Hooks are the nervous system of an Agent -- letting you observe execution state and insert custom logic without modifying core code. But too many or too slow Hooks will drag down the entire Agent.


Your Agent is running in production, and suddenly a user asks:

"What's it doing now? Why is it so slow?"

You open the logs and find a mess of print statements. You can't tell which step the Agent is at.

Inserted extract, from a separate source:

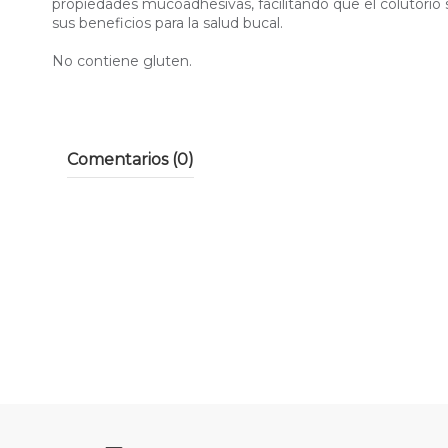
propiedades mucoadhesivas, facilitando que el colutorio
sus beneficios para la salud bucal.
No contiene gluten.
Comentarios (0)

This is the pain of not having a Hooks system.


6.1 What Problems Do Hooks Solve?

Three words: See, Manage, Extend.

  1. See (Observability): What is the Agent doing? Which step is it at?
  2. Manage (Controllability): Can we pause at critical points, have a human confirm, then continue?
  3. Extend (Extensibility): Can we add features without modifying core code?

Without Hooks, you need to manually add logs at every execution point, use polling to check status, modify core code to add features.

With Hooks:

Hooks Event Trigger Flow

You can subscribe to any event point, do what you want -- log, send notifications, pause the flow, request human approval.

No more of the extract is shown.